GroKo-Streit über Teilung der Heizkosten »CDU und CSU vertreten knallhart die Interessen der Vermieterlobby«
Sozialdemokraten Olaf Scholz, Carsten Schneider
Foto: CLEMENS BILAN/EPA-EFE/REXDie SPD reagiert mit scharfer Kritik auf eine Absage des Koalitionspartners in der Klimapolitik. Die Unionsfraktion im Bundestag will die Vermieter-Beteiligung bei steigenden Heizkosten durch den CO₂-Preis nicht mittragen. Das hatte CDU-Rechtsexperte Jan-Marco Luczak am Dienstag mitgeteilt.

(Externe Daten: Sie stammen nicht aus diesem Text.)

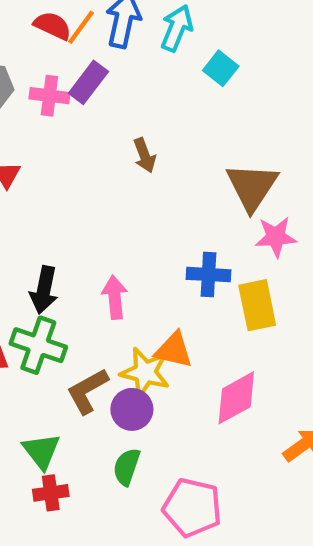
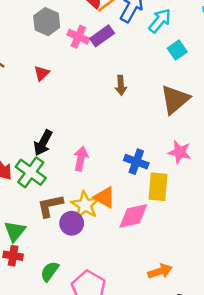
brown triangle: (252, 187) -> (175, 99), moved
pink diamond: (236, 398) -> (133, 216), moved
green semicircle: (127, 467) -> (50, 271), moved

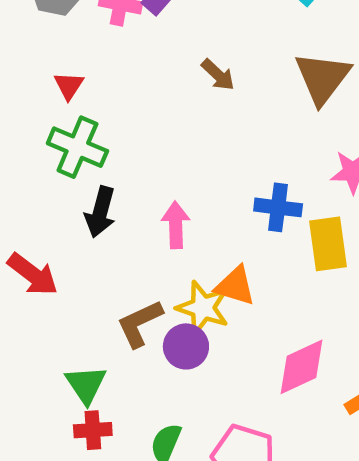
brown arrow: (121, 85) -> (218, 75), turned -30
green cross: (31, 172) -> (77, 147), moved
pink diamond: (133, 216) -> (301, 367), moved

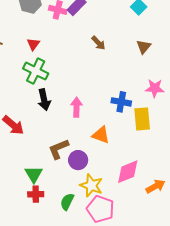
brown triangle: (322, 78) -> (144, 47), size x0.6
black arrow: (100, 212) -> (44, 100), turned -30
yellow star: (203, 308) -> (91, 185), moved

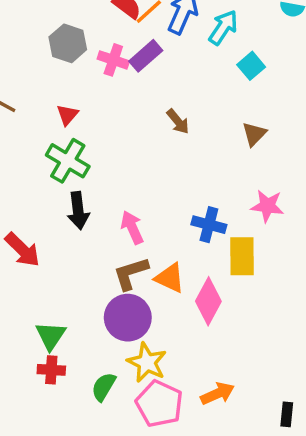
pink arrow: (76, 107) -> (132, 227), turned -30
brown L-shape: (59, 149) -> (131, 273), moved
purple circle: (78, 160) -> (128, 318), size x1.4
pink diamond: (128, 172) -> (208, 301), moved, turned -44
orange arrow: (155, 186) -> (218, 394), moved

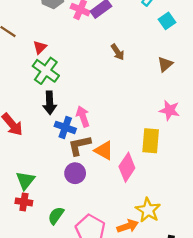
red triangle: (67, 115) -> (40, 47), moved
blue cross: (209, 225) -> (65, 127), moved
purple circle: (128, 318) -> (75, 173), size x0.7
yellow star: (147, 362) -> (148, 210), moved

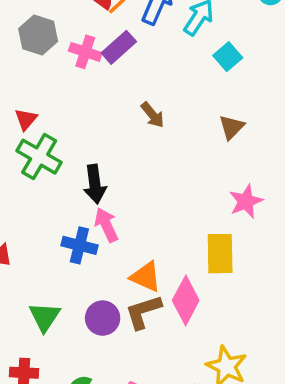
black arrow: (50, 103) -> (95, 184), moved
pink star: (169, 110) -> (246, 201), turned -30
brown L-shape: (79, 145) -> (143, 312), moved
green triangle: (25, 180) -> (45, 317), moved

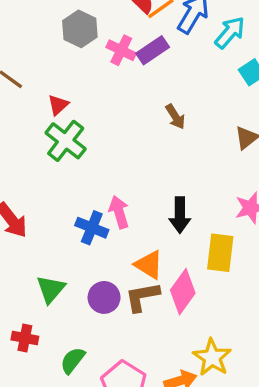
black arrow: (95, 184) -> (180, 215), moved

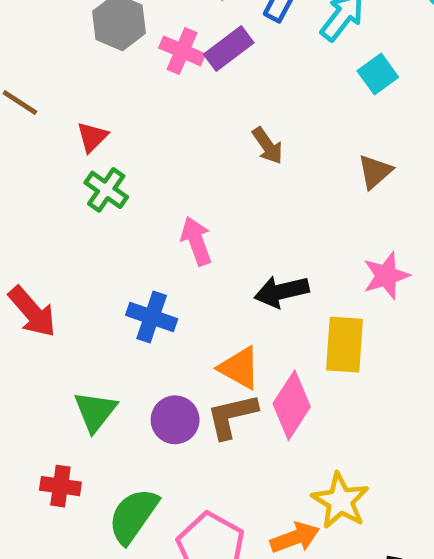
green cross: (66, 141) -> (106, 190), size x0.7
pink arrow: (119, 212) -> (196, 241), moved
black arrow: (180, 215) -> (282, 292), turned 80
green semicircle: (73, 360) -> (133, 516), size x1.4

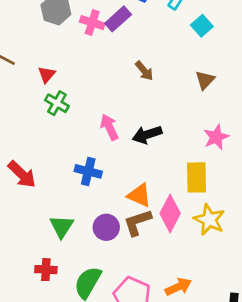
black arrow: (282, 292) -> (147, 135), moved
yellow star: (340, 501) -> (209, 220), moved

Dabei hatten sich die zuständigen Ministerien von Union und SPD am Montagabend noch auf Details des Vorhabens verständigt. Danach müssten sich Vermieter zur Hälfte an den Mehrkosten beteiligen, die durch die CO₂-Abgabe entstehen. Das sollte auch für Gewerbemieten gelten.

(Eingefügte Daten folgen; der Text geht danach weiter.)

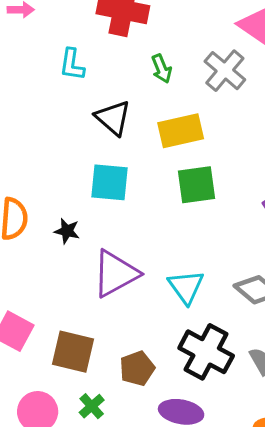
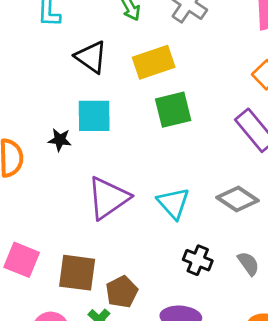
black star: (67, 231) -> (60, 140), moved
black cross: (206, 352) -> (198, 260), size x0.6
brown pentagon: (137, 368) -> (122, 292), moved

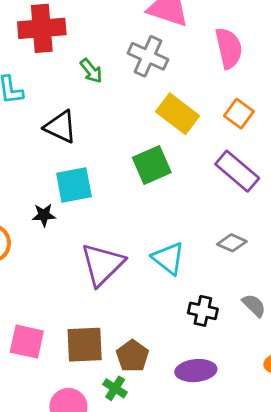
yellow rectangle: (154, 62) -> (178, 114), moved, turned 66
gray diamond: (238, 199) -> (232, 243), size x0.7

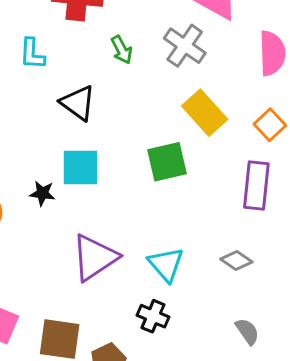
purple rectangle: (237, 171) -> (256, 186), turned 45
black cross: (203, 311) -> (153, 316), moved

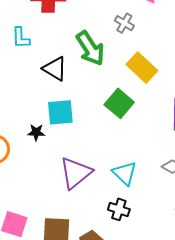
gray cross: (185, 46) -> (124, 23), size x0.7
green arrow: (122, 50) -> (90, 48), moved, size x1.8
green square: (167, 162) -> (119, 103), turned -32

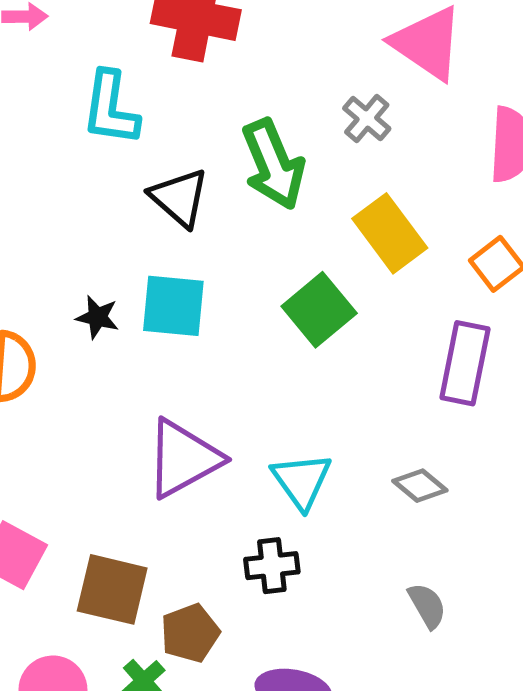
cyan L-shape: (21, 38) -> (111, 108), size x1.4
black star: (36, 132) -> (97, 317), moved
black cross: (119, 209) -> (272, 566), turned -35

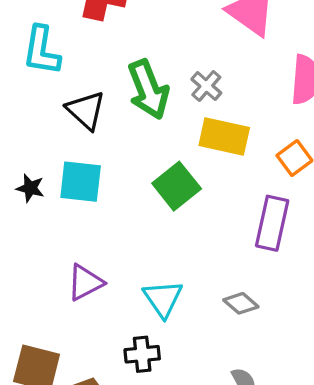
gray cross: (367, 118) -> (206, 86), moved
yellow rectangle: (390, 233) -> (224, 137), turned -42
purple triangle: (183, 459) -> (85, 282), size x0.7

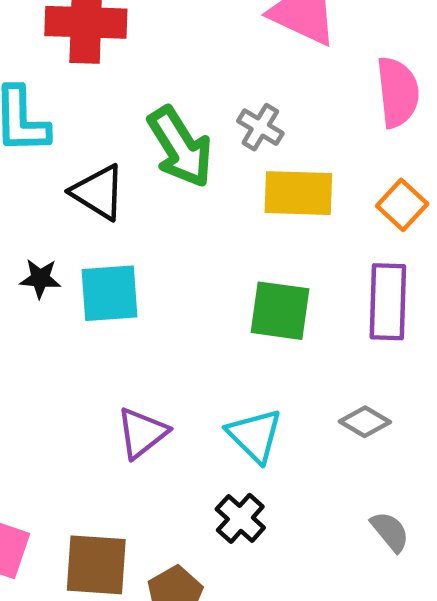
green square: (177, 186) -> (280, 311), moved, turned -33
black star: (30, 188) -> (40, 278), moved
black cross: (142, 354) -> (240, 518), turned -32

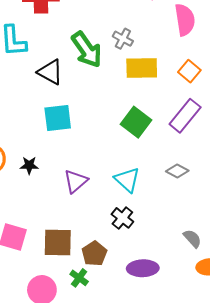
black star: (40, 278) -> (29, 165), moved
purple rectangle: (388, 302) -> (185, 116), turned 40
green square: (280, 311) -> (136, 122), turned 32
gray semicircle: (390, 532) -> (192, 239), moved

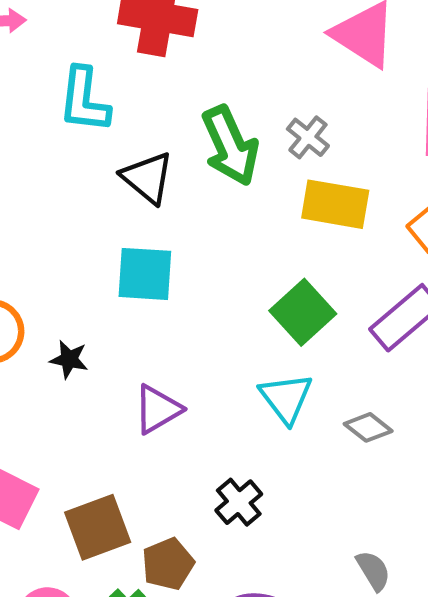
cyan triangle: (127, 180) -> (286, 398), moved
brown square: (58, 242) -> (98, 527), turned -32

»CDU und CSU vertreten knallhart die Interessen der Immobilienbesitzer- und Vermieterlobby«, sagte Carsten Schneider, Erster Parlamentarischer Geschäftsführer der SPD-Bundestagsfraktion, dem SPIEGEL. Klimaschutz dürfe kein Luxus werden. »CDU und CSU nehmen höhere Mieten durch steigende Heizkosten billigend in Kauf.«
Schneider wirft den Parteivorsitzenden Armin Laschet (CDU) und Markus Söder (CSU) vor, die Blockierer gewähren zu lassen: »Sie schauen teilnahmslos oder hilflos zu.«
Schneider sagte über den Heizkosten-Streit, die zuständigen Fachpolitiker der Union »haben dafür großzügige Parteispenden erhalten . Bei den Transparenzregeln zum Parteiengesetz wollen sie deshalb auch nichts ändern«.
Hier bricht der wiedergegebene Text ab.